Die islamistische Hamas hat im Rahmen eines Waffenruhe-Abkommens mit Israel drei weitere Geiseln im Gazastreifen an das Rote Kreuz übergeben. Ohad Ben Ami (56), Or Levy (34) und Eli Scharabi (52) kamen am 491. Tag ihrer Geiselhaft in Deir al-Balah im Zentrum des Gazastreifens frei, wie in live-Fernsehaufnahmen zu sehen war.
Die israelische Armee bestätigte die Übergabe der abgemagert aussehenden Männer durch die Hamas unter Berufung auf das Internationale Komitee vom Roten Kreuz (IKRK).
Im Gegenzug für ihre Freilassung sollten 183 palästinensische Häftlinge aus israelischen Gefängnissen entlassen werden. Darunter sind 18 mit lebenslangen Haftstrafen und 111 Palästinenser, die nach dem 7. Oktober im Gazastreifen festgenommen wurden.
Hunderte Schaulustige verfolgten die Geiselübergabe, wie Fernsehaufnahmen zeigten. Anders als vor knapp anderthalb Wochen gab es aber keine drängelnde Menge und kein Chaos, durch das sich die Geiseln einen Weg bahnen mussten. Auch zahlreiche vermummte und zumeist mit Maschinenpistolen bewaffnete Hamas-Mitglieder waren anwesend – wie auch bei den vorigen Geisel-Freilassungen.
Aufnahmen zeigten, wie die blass und dünn aussehenden Männer von Hamas-Mitgliedern auf eine Bühne geführt wurden. Israelischen Medien zufolge bedankten sie sich in dem von der Hamas choreografierten Auftritt für die «Fürsorge» während ihrer Geiselhaft.

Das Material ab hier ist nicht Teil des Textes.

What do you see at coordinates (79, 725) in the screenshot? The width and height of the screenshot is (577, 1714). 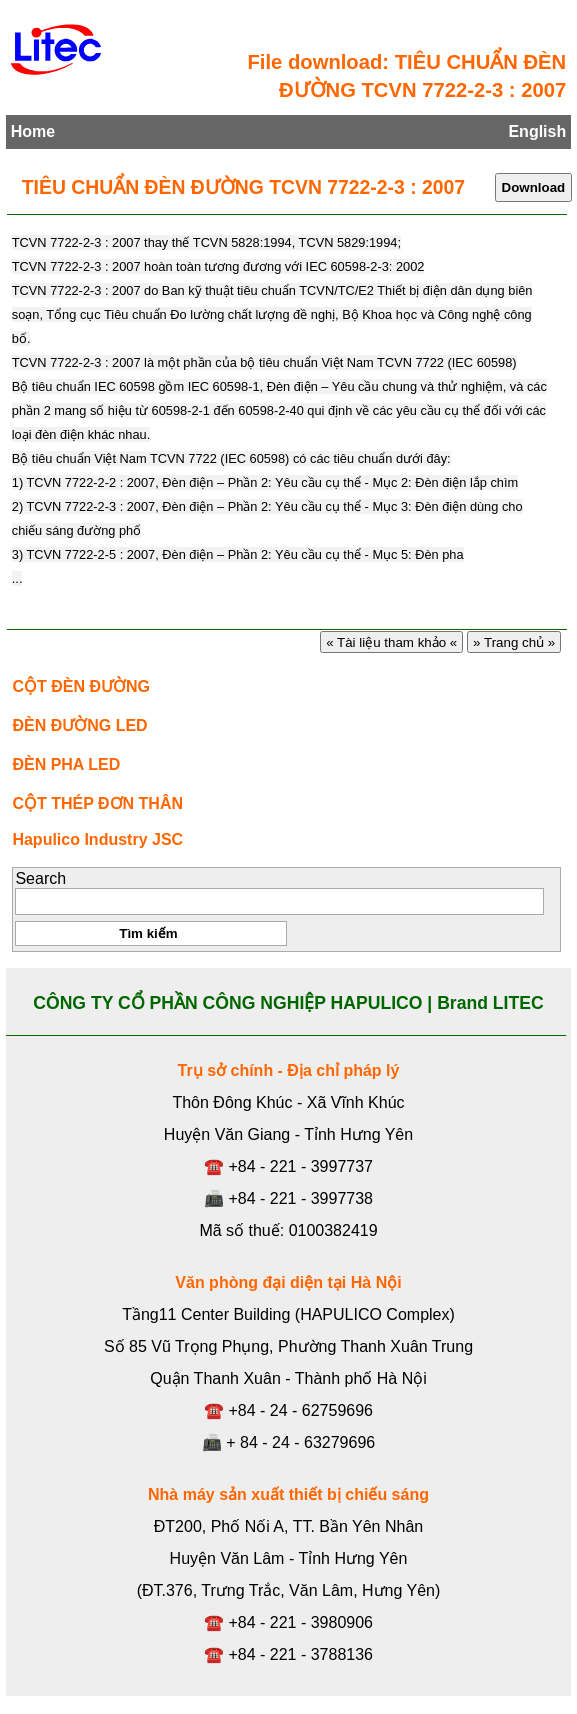 I see `ĐÈN ĐƯỜNG LED` at bounding box center [79, 725].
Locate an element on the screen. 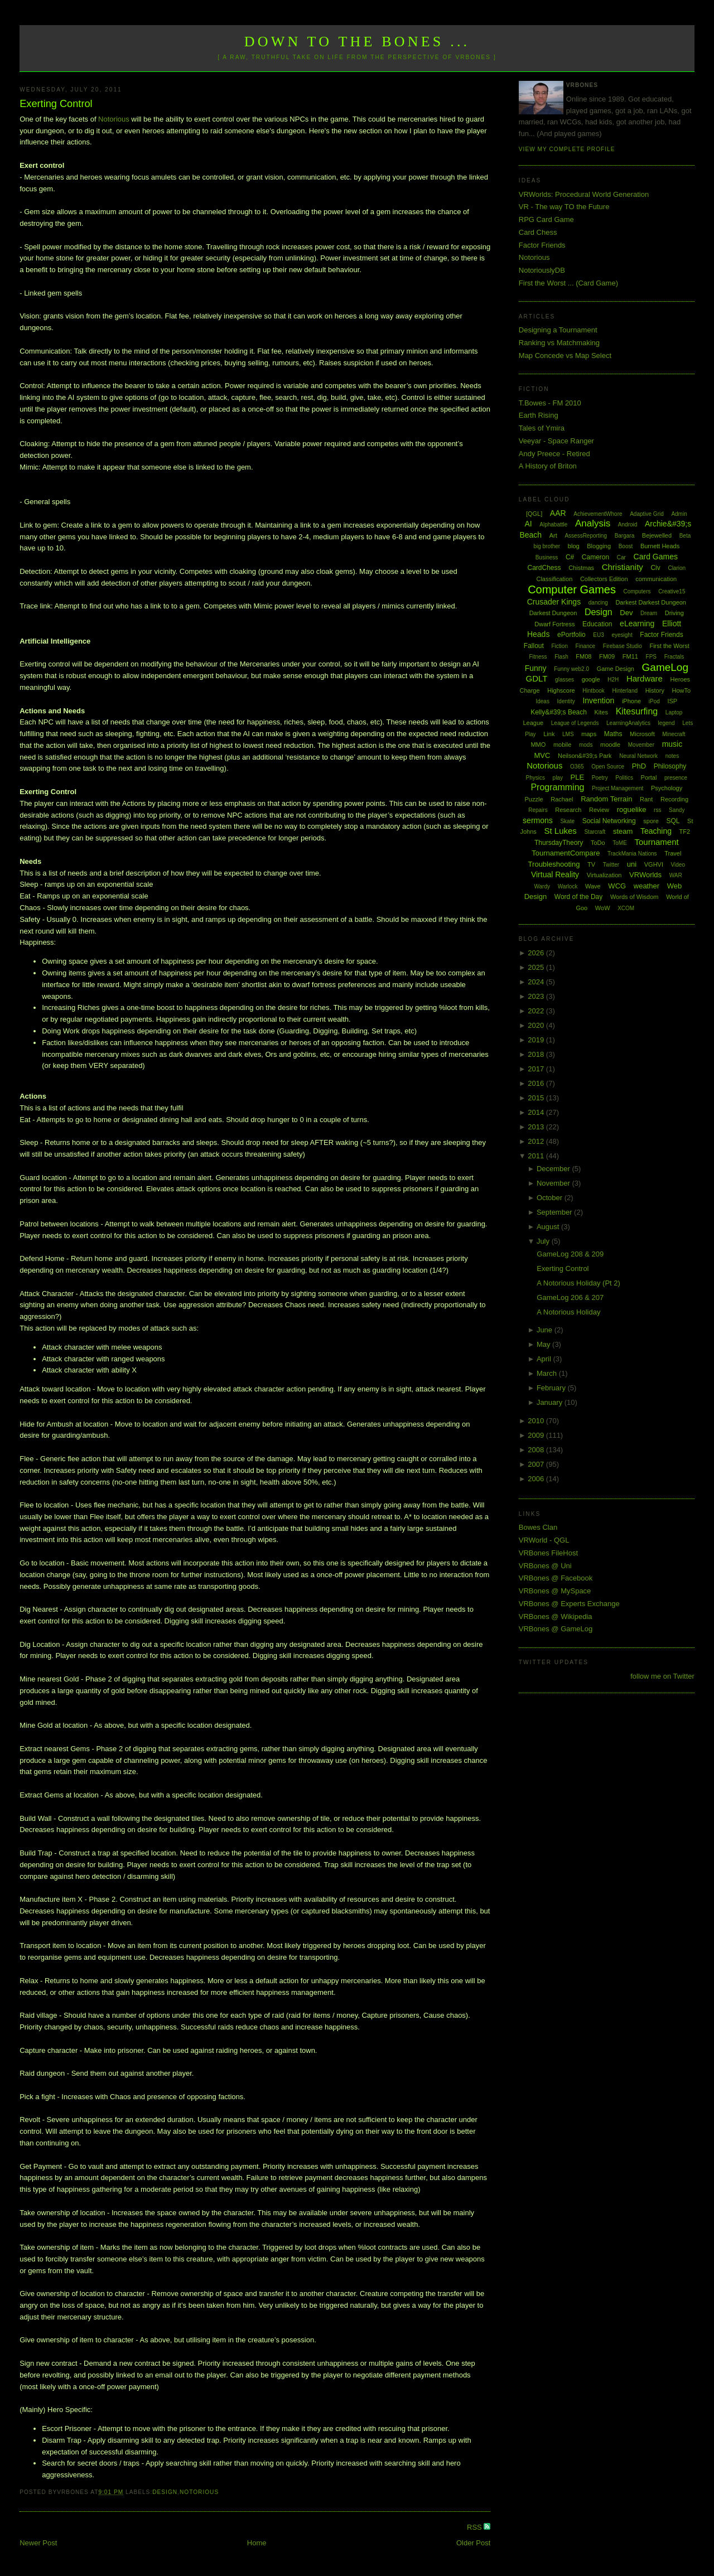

Auf der Bühne war auch eine Faust mit einer palästinensischen Flagge zu sehen. Die militärisch nach 16 Monaten Krieg extrem geschwächte Islamistenorganisation nutzte die Freilassungen in den vergangenen Wochen stets als Machtdemonstration. Mit dem inszenierten Prozedere rund um die Geiselübergabe will die Hamas der Welt zeigen, wer im Gazastreifen das Sagen hat.
Angehörige der von der Hamas freigelassenen Geiseln haben angesichts ihres augenscheinlich schlechten Zustands bestürzt reagiert. Mehrere Familienmitglieder brachen in Tränen aus, als sie die Männer live im Fernsehen sahen, wie israelische Medien berichteten. Die aus Israel entführten Männer sahen bei der Übergabe an Vertreter des Internationalen Komitees vom Roten Kreuz (IKRK) abgemagert und blass aus.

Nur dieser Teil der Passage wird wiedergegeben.